LA FILOSOFÍA DE PUMAS

Cuando Rodrigo Ares de Parga llegó a la presidencia de Pumas, prometió que el equipo volvería a tener a su cantera como base del primer equipo. En estos momentos, Universidad empieza a mostrar esa cara, pues en estos momentos es el conjunto que más canteranos utiliza de inicio por partido en la Liga Mx con seis en promedio.

Alan Mendoza, quien tuvo la posibilidad de volver, valora que se haya fortalecido esta filosofía que siempre ha distinguido al equipo auriazul.
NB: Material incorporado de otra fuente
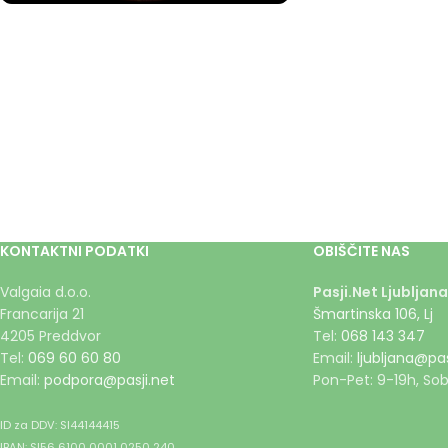
KONTAKTNI PODATKI
OBIŠČITE NAS
Valgaia d.o.o.
Pasji.Net Ljubljana
Francarija 21
Šmartinska 106, Lj
4205 Preddvor
Tel:
068 143 347
Tel:
069 60 60 80
Email:
ljubljana@pas
Email:
podpora@pasji.net
Pon-Pet: 9-19h, Sob
ID za DDV: SI44144415
IBAN: SI56 6100 0001 0250 240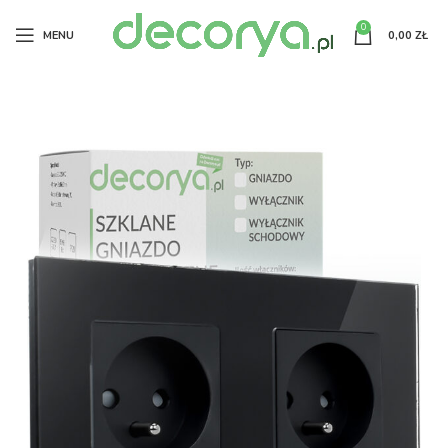
0
MENU
0,00
ZŁ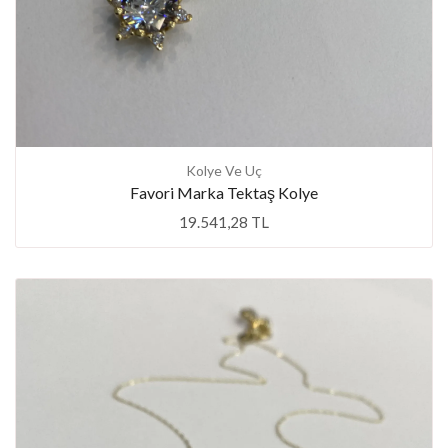
Kolye Ve Uç
Favori Marka Tektaş Kolye
19.541,28 TL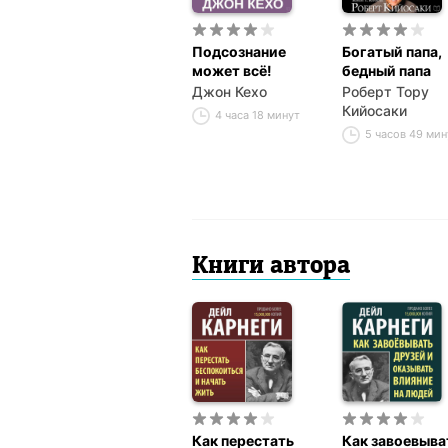
Подсознание
Богатый папа,
может всё!
бедный папа
Джон Кехо
Роберт Тору
Кийосаки
4 часа 18 минут
5 часов 49 мин
Книги автора
Как перестать
Как завоевыва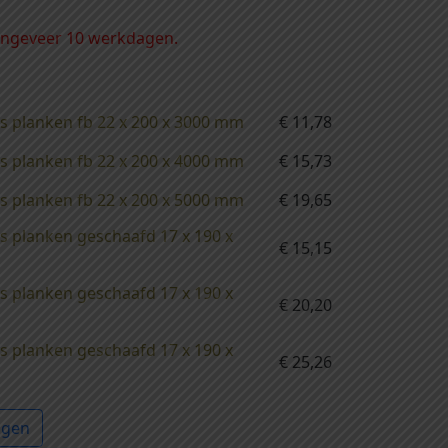
 ongeveer 10 werkdagen.
s planken fb 22 x 200 x 3000 mm
€
11,78
s planken fb 22 x 200 x 4000 mm
€
15,73
s planken fb 22 x 200 x 5000 mm
€
19,65
s planken geschaafd 17 x 190 x
€
15,15
s planken geschaafd 17 x 190 x
€
20,20
s planken geschaafd 17 x 190 x
€
25,26
agen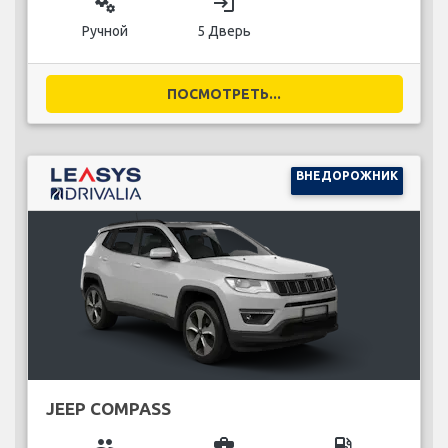
miscellaneous_services
login
Ручной
5 Дверь
ПОСМОТРЕТЬ...
ВНЕДОРОЖНИК
JEEP COMPASS
group
business_center
local_gas_station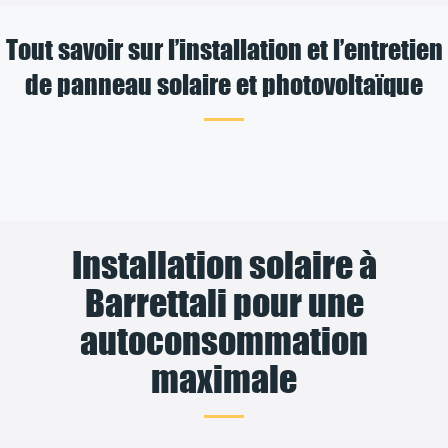
Tout savoir sur l’installation et l’entretien
de panneau solaire et photovoltaïque
Installation solaire à
Barrettali pour une
autoconsommation
maximale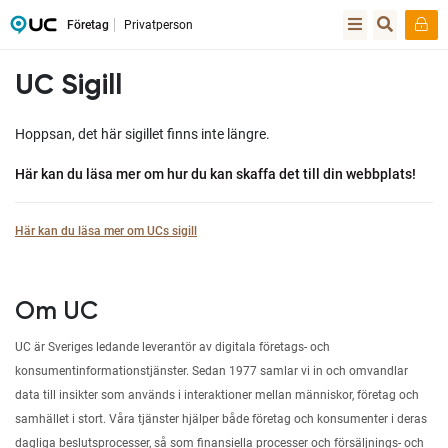
Företag
Privatperson
UC Sigill
Hoppsan, det här sigillet finns inte längre.
Här kan du läsa mer om hur du kan skaffa det till din webbplats!
Här kan du läsa mer om UCs sigill
Om UC
UC är Sveriges ledande leverantör av digitala företags- och
konsumentinformationstjänster. Sedan 1977 samlar vi in och omvandlar
data till insikter som används i interaktioner mellan människor, företag och
samhället i stort. Våra tjänster hjälper både företag och konsumenter i deras
dagliga beslutsprocesser, så som finansiella processer och försäljnings- och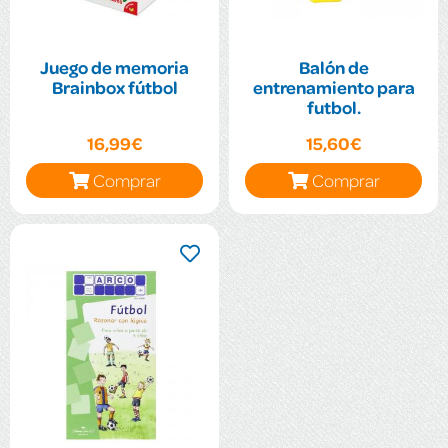
Juego de memoria
Balón de
Brainbox fútbol
entrenamiento para
futbol.
16,99€
15,60€
Comprar
Comprar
"Te mentiría si digo que somos un equipo lleno de figuras o que tiene una gran inversión, pero lo que sí puedo decir es que somos un grupo muy unido, que en el vestidor estamos todos jalando por el mismo objetivo. Da gusto que venga gente de calidad que nos permita seguir creciendo, y que nos den la confianza de jugar como canteranos. Qué bueno que el club respeta esa filosofía que siempre ha tenido, y queda en nosotros responder con actuaciones buenas, con buena actitud y seguir con esa línea. Te llena confianza y seguridad que confíen en nosotros".